PANDEMIC BRINGS OPPORTUNITY FOR CHANGE

The impact of the COVID-19 pandemic on clinical practice and patient care cannot be overstated. There is no need to enumerate the ways in which we have been negatively affected — or, for that matter, the fallout for our patients, our teams and our families. Reams have been written and innumerable webinars and discussions have been held detailing the challenges we all face. However, today’s new normal affords a unique opportunity to transform our patients’ well-being — and our practices themselves.

In times of crisis, people tend to reassess their value systems, and many will elevate family welfare and personal health to the highest levels.
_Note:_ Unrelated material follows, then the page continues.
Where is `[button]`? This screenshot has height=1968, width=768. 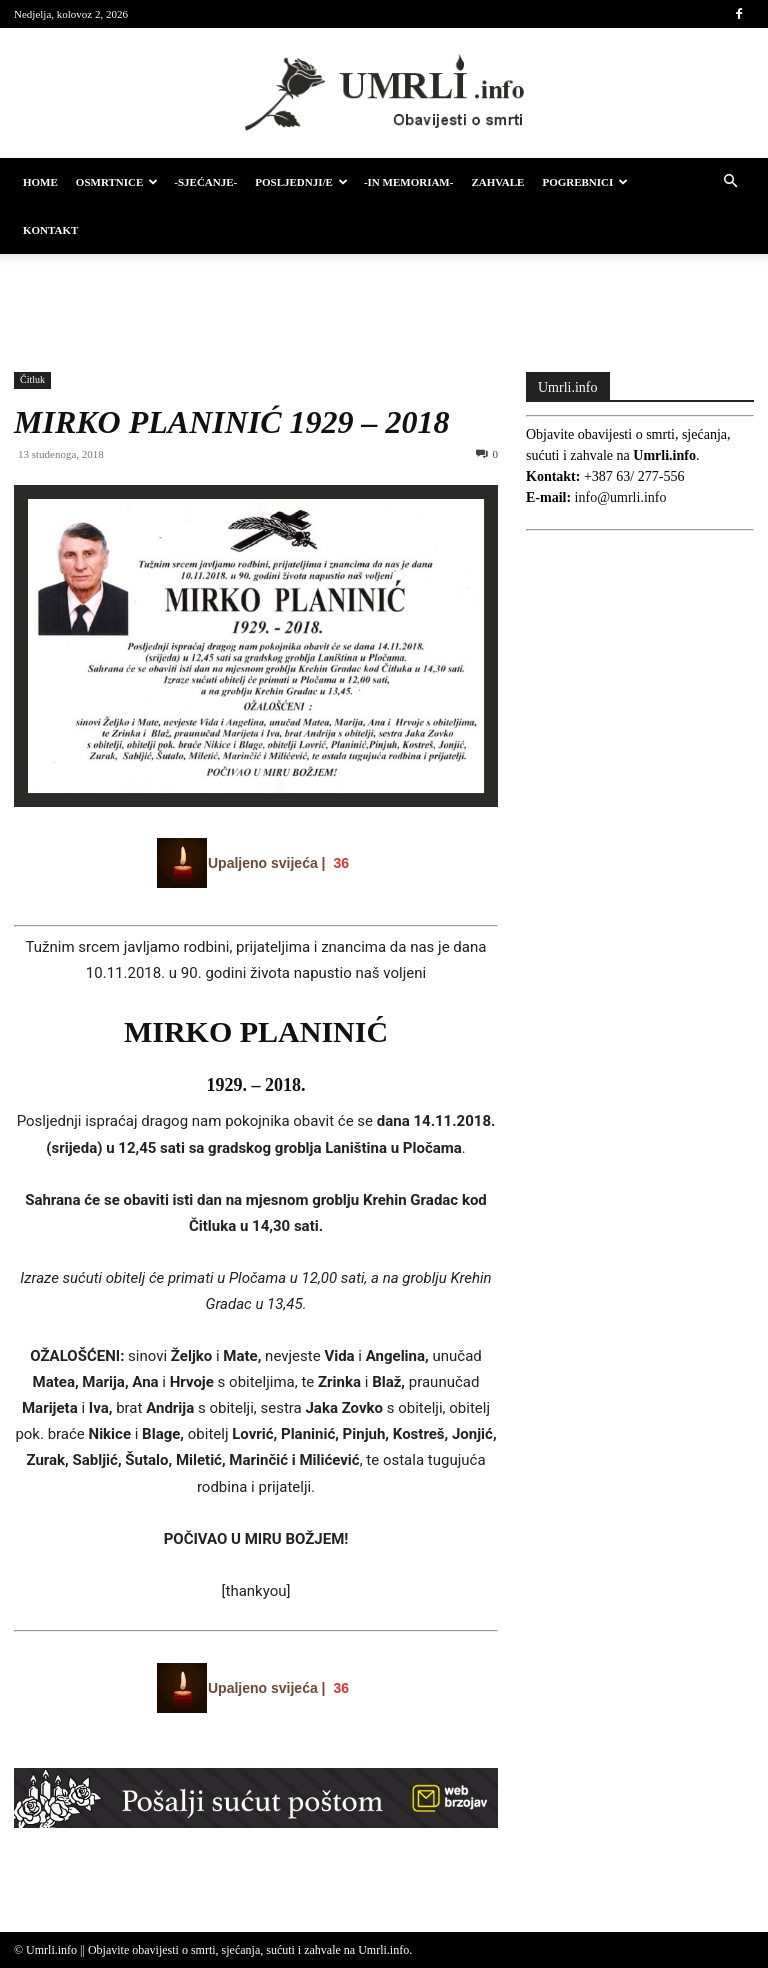 [button] is located at coordinates (730, 182).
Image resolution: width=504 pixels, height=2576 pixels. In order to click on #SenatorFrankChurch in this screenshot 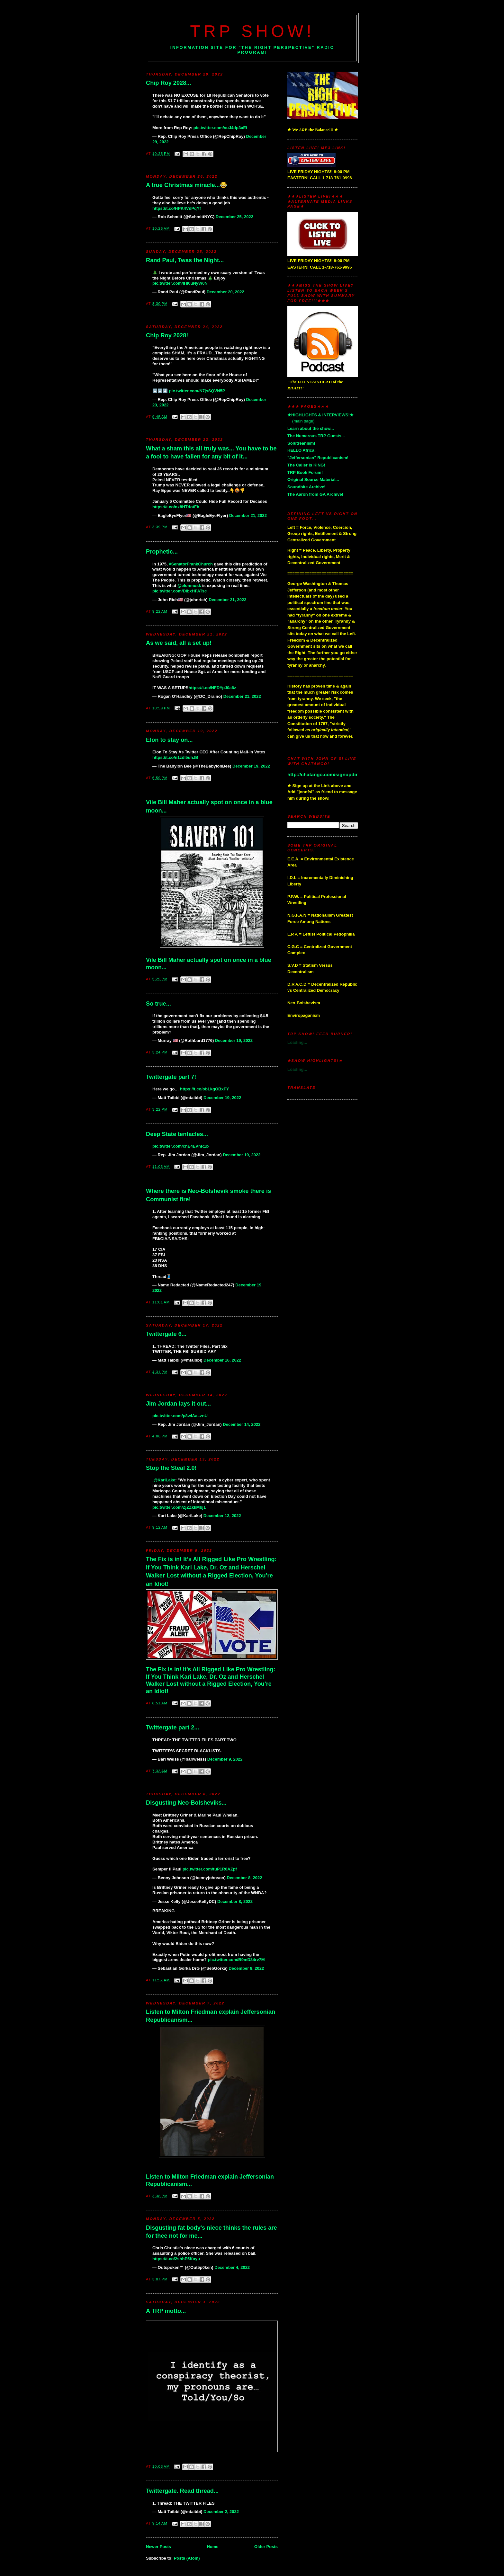 , I will do `click(191, 564)`.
Clinicians who have built trusting relationships with their patients, and reinforced this trust throughout the pandemic with timely and comforting communications will find their patients amenable to — and indeed, clamoring for — holistic care in the truest sense of the word.

Now is the time to look beyond mere busyness, beyond daily production, and beyond how many implants we place or how many crowns we insert.

It is time to improve peoples’ lives through our care, as true healthcare providers.

It is time to be effective.

The authors have no commercial conflicts of interest to disclose.

From Decisions in Dentistry. March 2021;7(3):23–24.